BEGIN INPUT DATA

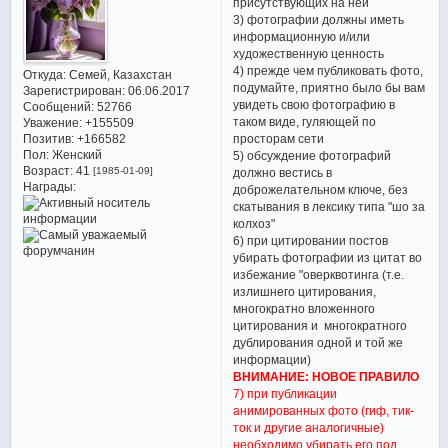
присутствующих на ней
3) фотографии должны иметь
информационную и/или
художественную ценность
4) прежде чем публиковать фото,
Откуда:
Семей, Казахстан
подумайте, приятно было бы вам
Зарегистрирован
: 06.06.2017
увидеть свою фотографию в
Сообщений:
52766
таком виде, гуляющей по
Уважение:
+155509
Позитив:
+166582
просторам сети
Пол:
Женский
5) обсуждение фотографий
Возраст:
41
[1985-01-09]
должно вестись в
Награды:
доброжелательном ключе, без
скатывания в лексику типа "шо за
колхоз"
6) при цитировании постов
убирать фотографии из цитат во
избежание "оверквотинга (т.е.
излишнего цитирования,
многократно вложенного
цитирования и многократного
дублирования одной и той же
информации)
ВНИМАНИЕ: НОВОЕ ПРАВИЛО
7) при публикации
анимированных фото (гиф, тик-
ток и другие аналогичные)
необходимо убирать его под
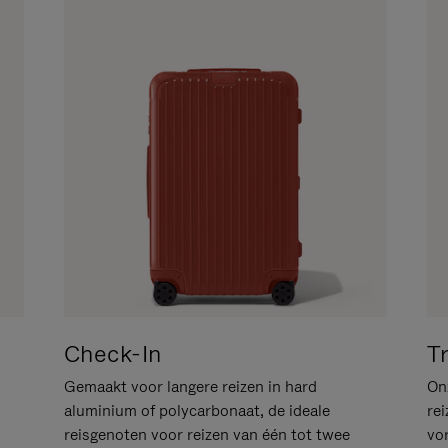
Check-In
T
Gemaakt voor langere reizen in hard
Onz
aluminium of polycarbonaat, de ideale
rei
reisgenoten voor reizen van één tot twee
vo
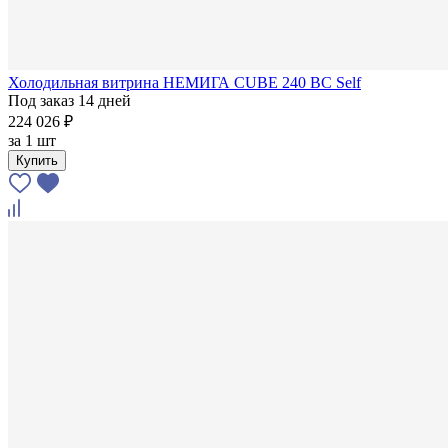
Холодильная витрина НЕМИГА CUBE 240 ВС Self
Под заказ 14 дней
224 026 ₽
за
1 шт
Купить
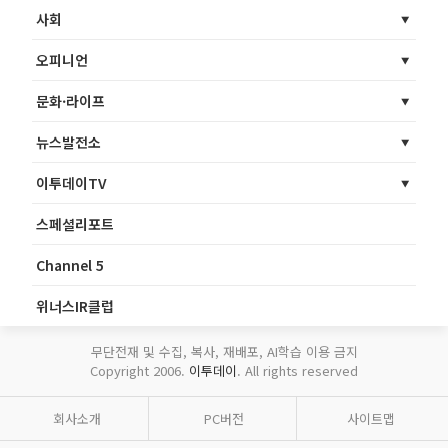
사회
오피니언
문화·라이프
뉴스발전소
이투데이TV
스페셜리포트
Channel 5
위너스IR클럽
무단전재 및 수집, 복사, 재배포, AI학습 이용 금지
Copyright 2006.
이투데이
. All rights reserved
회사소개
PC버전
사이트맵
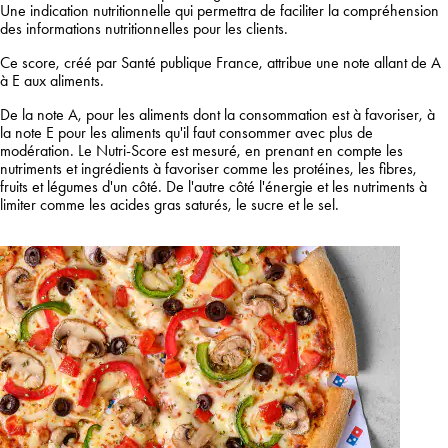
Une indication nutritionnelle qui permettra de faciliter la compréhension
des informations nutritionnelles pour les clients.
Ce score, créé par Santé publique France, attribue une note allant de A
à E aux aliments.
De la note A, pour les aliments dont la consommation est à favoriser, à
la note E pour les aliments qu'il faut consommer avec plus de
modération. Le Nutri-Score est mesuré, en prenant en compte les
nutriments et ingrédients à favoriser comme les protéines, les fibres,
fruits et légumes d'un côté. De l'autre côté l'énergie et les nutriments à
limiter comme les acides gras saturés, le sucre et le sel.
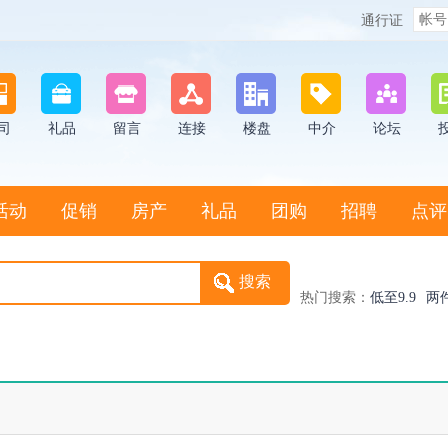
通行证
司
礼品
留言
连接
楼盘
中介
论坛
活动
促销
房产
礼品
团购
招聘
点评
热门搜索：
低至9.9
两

END INPUT DATA
BEGIN INPUT DATA

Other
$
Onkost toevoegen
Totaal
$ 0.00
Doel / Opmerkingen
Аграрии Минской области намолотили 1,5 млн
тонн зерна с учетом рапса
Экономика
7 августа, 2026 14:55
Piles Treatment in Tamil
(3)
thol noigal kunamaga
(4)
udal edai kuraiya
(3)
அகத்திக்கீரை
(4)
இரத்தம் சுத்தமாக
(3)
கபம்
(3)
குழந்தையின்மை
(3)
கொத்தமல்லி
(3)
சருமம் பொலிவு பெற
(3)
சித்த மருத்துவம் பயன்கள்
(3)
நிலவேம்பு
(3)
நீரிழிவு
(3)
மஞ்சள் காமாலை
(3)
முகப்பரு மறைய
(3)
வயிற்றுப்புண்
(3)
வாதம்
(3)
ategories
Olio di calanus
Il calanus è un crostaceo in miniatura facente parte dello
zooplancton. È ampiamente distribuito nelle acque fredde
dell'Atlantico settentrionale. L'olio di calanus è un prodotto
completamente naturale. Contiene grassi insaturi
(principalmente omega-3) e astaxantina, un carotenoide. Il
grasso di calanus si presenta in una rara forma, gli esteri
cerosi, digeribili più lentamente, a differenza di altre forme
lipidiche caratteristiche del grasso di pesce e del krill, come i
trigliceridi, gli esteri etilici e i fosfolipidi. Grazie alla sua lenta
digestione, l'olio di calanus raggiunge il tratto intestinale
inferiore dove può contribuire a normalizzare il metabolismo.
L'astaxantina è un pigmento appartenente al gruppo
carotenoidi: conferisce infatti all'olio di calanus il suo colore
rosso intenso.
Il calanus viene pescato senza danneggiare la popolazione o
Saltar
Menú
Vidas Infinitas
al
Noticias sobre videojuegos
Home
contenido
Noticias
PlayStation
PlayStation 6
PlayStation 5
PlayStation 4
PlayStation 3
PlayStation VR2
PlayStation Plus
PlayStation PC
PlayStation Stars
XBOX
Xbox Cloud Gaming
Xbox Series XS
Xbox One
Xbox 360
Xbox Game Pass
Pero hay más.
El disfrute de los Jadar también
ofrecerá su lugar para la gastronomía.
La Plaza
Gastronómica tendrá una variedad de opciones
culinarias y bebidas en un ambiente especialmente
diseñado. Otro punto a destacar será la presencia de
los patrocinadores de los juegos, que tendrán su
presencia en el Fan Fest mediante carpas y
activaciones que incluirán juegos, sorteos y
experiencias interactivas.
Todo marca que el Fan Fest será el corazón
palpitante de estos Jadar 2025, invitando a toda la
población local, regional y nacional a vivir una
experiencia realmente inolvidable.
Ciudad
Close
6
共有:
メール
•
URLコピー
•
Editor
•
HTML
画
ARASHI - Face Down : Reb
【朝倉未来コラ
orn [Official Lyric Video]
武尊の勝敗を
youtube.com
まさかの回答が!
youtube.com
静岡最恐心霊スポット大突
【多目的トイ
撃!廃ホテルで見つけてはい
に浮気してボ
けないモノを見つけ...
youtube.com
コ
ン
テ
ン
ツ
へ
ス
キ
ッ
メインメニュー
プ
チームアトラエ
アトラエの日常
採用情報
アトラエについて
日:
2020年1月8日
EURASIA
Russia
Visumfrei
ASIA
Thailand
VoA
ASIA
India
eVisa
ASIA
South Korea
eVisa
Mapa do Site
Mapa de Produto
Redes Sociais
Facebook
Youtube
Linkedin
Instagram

END INPUT DATA
BEGIN INPUT DATA

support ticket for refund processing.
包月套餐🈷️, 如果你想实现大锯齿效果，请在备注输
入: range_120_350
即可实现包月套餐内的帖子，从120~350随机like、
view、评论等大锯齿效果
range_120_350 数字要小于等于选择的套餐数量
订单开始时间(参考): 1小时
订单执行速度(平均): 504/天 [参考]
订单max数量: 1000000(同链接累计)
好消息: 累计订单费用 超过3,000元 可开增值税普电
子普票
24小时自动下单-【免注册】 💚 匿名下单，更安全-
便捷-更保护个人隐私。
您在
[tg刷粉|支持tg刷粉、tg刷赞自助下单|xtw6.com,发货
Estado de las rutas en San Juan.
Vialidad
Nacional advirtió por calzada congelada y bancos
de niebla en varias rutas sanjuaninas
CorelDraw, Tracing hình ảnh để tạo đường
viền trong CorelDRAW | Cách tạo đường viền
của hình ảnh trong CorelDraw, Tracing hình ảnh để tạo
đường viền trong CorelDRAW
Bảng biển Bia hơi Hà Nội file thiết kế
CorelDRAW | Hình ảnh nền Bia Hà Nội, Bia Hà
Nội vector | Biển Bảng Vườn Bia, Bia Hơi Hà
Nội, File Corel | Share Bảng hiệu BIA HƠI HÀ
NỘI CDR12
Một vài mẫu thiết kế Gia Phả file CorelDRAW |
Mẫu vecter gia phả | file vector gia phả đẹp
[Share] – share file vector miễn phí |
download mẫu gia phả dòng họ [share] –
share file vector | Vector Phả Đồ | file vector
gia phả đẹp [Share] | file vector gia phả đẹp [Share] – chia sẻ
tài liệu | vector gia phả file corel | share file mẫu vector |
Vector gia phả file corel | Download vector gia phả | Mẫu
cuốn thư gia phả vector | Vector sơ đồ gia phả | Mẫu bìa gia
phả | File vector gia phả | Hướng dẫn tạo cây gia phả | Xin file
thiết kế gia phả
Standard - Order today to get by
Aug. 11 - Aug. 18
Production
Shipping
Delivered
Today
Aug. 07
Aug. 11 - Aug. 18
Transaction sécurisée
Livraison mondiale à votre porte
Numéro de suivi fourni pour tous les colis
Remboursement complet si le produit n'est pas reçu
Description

END INPUT DATA

◆ **YOUR ASSIGNMENT**: Your task is to transcribe, with no changes, only the lines of the listing above that lie between the line holding "đường viền trong CorelDRAW" and the line holding "share file vector |", inclusive.

◆ **SOLUTION FOR THIS PROBLEM**:
đường viền trong CorelDRAW
Bảng biển Bia hơi Hà Nội file thiết kế
CorelDRAW | Hình ảnh nền Bia Hà Nội, Bia Hà
Nội vector | Biển Bảng Vườn Bia, Bia Hơi Hà
Nội, File Corel | Share Bảng hiệu BIA HƠI HÀ
NỘI CDR12
Một vài mẫu thiết kế Gia Phả file CorelDRAW |
Mẫu vecter gia phả | file vector gia phả đẹp
[Share] – share file vector miễn phí |
download mẫu gia phả dòng họ [share] –
share file vector | Vector Phả Đồ | file vector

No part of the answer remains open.